» Assignment
Transcribe the line holding "This screenshot has" together with every line after it, through the end of the records, exactly and with no pictures.

» Recorded information
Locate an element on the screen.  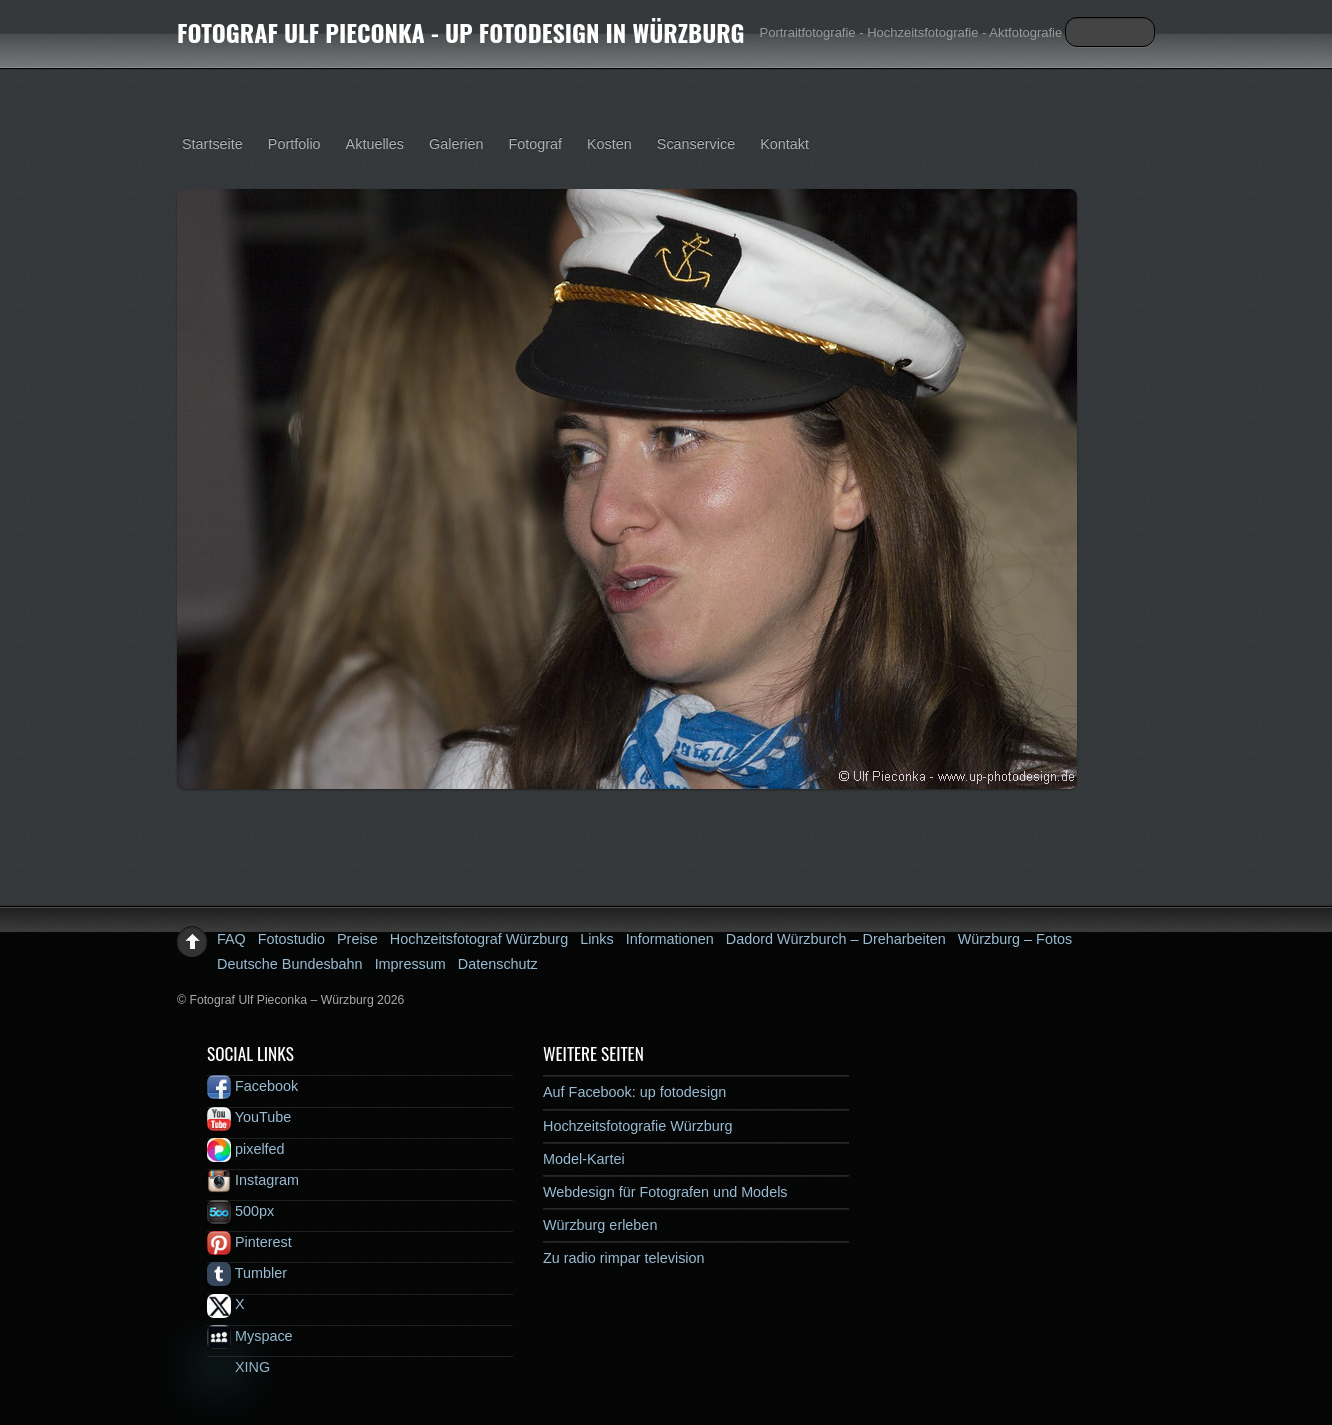
Instagram [instagram] is located at coordinates (253, 1180).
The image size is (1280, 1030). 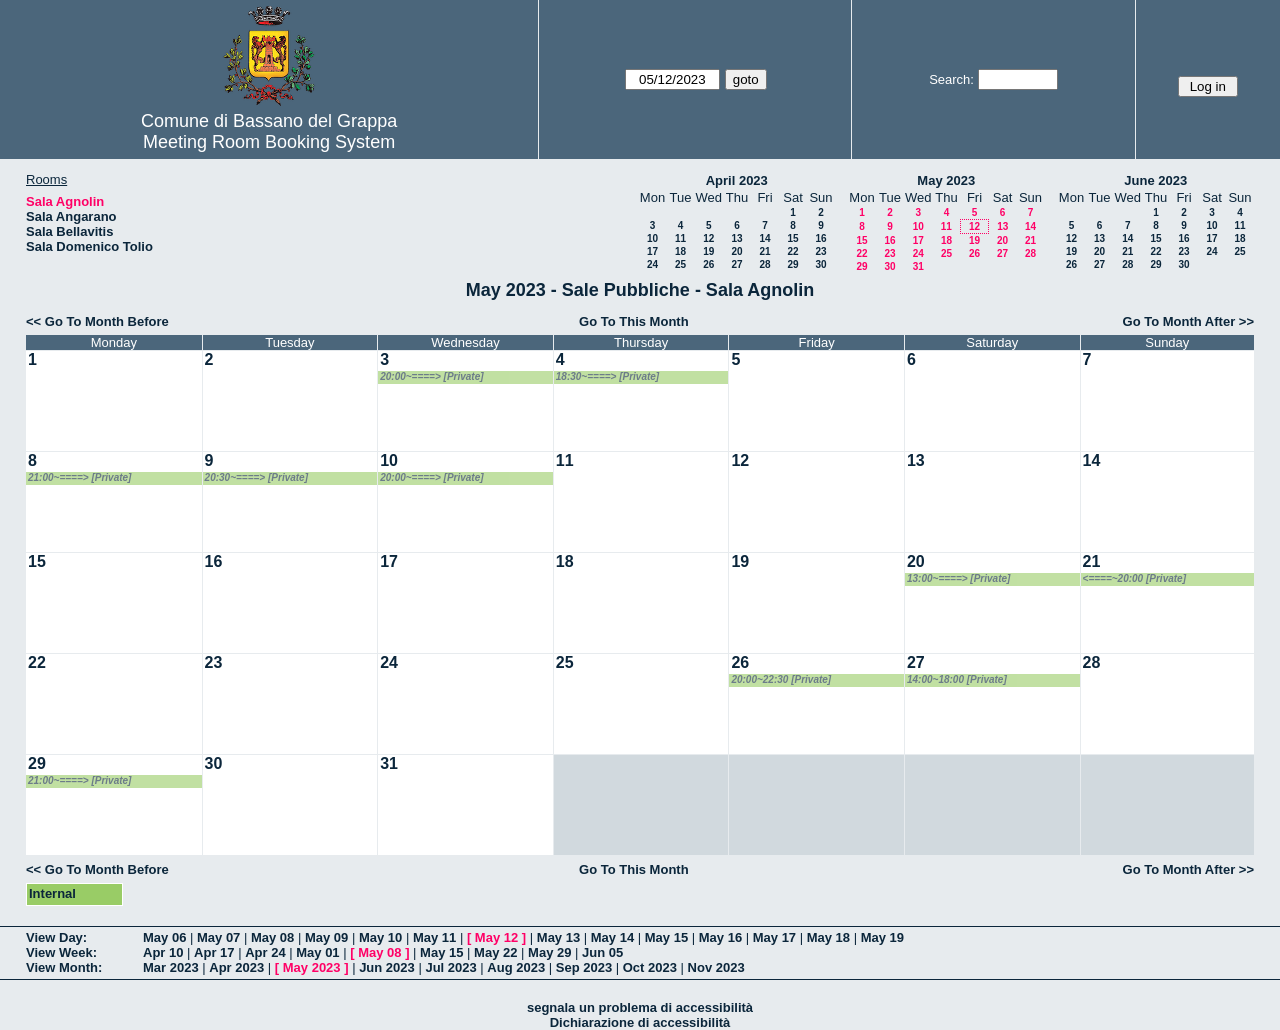 What do you see at coordinates (652, 251) in the screenshot?
I see `17` at bounding box center [652, 251].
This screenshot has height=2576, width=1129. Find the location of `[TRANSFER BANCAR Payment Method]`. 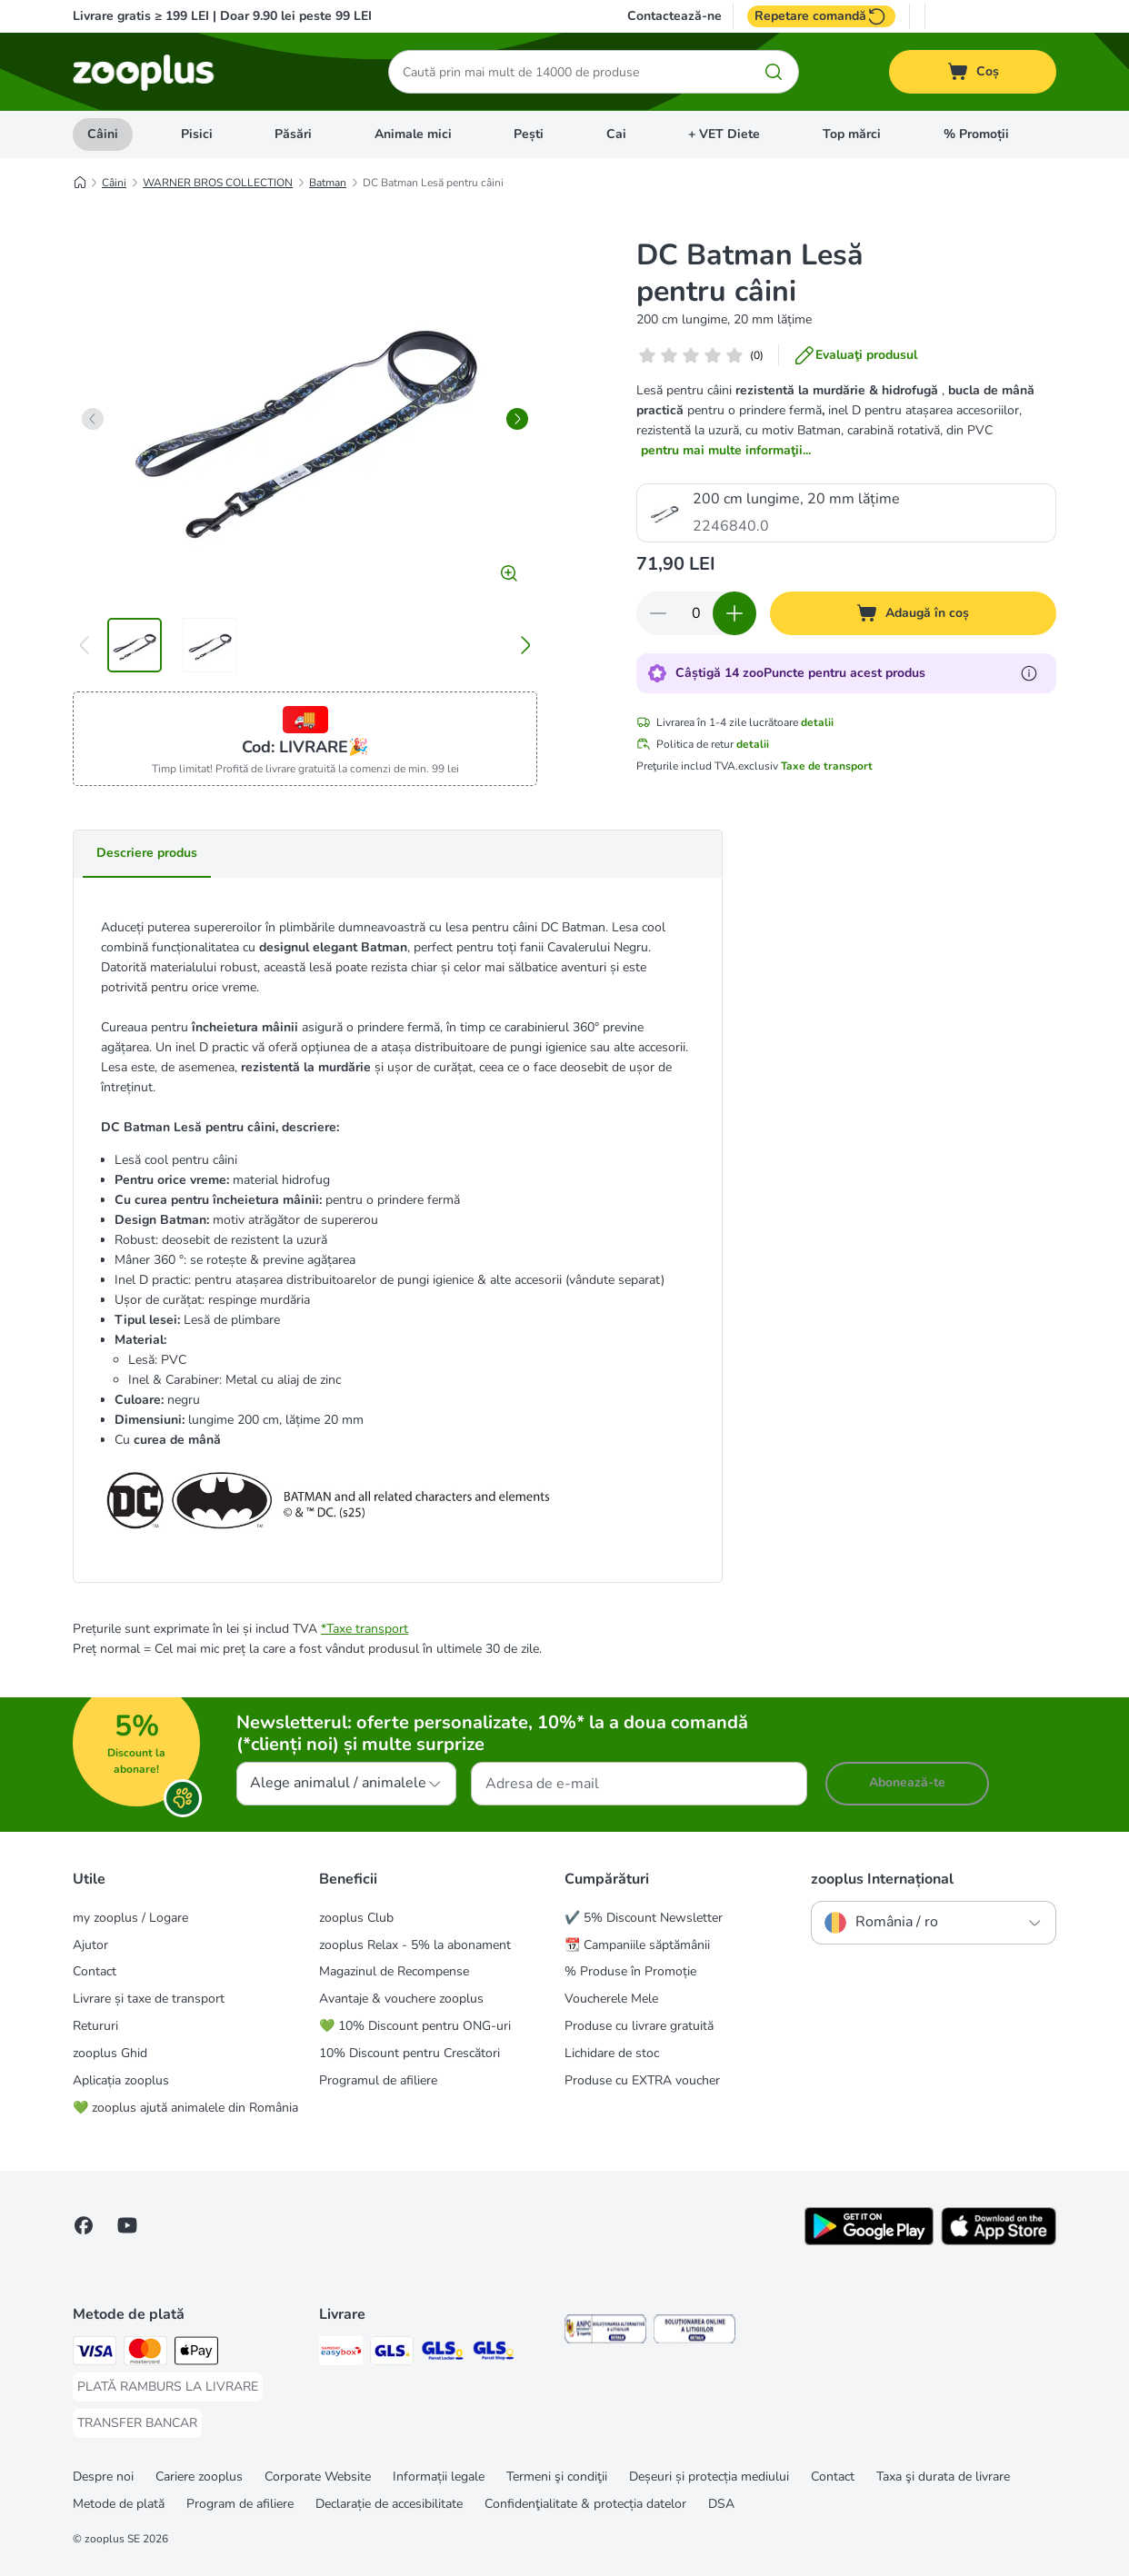

[TRANSFER BANCAR Payment Method] is located at coordinates (137, 2423).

» Solution to the problem
This screenshot has height=2576, width=1129. Find the location of `[TRANSFER BANCAR Payment Method]`. 

[TRANSFER BANCAR Payment Method] is located at coordinates (137, 2423).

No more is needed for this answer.